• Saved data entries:
▼
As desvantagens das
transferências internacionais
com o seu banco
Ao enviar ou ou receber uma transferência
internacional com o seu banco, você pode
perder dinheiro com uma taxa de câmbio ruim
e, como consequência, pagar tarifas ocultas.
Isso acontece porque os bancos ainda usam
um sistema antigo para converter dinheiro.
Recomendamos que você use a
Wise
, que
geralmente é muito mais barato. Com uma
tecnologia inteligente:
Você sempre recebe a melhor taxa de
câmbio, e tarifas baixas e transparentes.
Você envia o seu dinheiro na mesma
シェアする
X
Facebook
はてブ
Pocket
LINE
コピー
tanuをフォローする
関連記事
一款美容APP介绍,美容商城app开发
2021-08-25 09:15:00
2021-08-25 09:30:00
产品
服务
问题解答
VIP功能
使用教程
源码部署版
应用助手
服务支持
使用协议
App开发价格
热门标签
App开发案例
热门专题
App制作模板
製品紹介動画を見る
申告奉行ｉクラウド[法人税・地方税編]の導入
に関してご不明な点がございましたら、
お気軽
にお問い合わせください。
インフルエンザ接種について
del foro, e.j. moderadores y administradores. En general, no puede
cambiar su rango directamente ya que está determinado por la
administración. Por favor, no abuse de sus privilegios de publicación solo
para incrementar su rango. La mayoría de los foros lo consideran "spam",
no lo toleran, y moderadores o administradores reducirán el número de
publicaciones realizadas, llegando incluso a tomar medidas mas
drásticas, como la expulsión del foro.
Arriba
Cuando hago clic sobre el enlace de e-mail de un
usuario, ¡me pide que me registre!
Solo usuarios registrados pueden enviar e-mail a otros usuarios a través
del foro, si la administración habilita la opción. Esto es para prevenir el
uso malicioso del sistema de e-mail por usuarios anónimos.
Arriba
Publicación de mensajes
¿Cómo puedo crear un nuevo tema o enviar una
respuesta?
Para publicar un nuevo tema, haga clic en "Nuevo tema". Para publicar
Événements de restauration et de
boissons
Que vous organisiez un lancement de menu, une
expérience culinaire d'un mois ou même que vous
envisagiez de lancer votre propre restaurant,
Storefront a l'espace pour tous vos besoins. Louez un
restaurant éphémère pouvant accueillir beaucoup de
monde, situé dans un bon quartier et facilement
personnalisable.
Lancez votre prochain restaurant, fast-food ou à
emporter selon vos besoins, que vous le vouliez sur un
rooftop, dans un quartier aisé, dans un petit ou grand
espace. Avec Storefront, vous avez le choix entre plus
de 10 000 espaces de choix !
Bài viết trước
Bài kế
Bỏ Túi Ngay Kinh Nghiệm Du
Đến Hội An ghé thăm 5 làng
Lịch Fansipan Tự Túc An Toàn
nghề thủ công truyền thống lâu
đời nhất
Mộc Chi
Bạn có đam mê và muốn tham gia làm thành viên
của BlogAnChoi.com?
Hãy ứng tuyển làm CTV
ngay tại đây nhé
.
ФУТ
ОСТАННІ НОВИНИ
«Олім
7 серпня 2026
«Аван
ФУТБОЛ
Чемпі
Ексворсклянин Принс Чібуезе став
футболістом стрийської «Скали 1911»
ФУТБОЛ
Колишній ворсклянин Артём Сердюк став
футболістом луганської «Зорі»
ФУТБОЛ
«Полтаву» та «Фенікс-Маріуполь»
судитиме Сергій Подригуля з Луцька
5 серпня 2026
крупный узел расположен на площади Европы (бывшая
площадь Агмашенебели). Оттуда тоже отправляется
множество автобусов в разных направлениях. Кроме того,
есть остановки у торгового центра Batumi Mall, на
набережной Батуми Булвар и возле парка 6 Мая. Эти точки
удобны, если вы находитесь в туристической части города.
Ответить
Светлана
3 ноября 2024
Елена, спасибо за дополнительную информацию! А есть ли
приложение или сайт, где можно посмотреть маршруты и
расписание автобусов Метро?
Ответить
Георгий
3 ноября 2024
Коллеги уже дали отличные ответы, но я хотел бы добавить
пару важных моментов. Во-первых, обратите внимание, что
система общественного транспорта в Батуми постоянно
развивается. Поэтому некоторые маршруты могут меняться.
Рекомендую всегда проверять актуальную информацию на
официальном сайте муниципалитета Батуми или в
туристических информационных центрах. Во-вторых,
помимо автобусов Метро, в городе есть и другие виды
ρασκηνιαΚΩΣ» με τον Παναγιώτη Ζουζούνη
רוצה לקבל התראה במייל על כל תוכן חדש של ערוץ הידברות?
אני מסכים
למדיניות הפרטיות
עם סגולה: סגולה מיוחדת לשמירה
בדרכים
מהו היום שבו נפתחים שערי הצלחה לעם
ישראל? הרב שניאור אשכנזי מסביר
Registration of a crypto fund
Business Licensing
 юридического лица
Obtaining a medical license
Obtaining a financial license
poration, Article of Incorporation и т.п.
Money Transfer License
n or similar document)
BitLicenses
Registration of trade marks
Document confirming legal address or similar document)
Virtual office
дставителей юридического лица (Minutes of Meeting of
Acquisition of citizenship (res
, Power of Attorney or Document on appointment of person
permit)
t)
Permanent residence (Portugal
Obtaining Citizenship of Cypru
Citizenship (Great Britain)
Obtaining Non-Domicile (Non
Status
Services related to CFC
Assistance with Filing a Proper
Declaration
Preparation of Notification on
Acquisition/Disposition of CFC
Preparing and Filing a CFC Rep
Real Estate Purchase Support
▲
• Description of the task:
Provide only the count of lines in the data above that include the string "dinheiro".

• Answer to the exercise:
3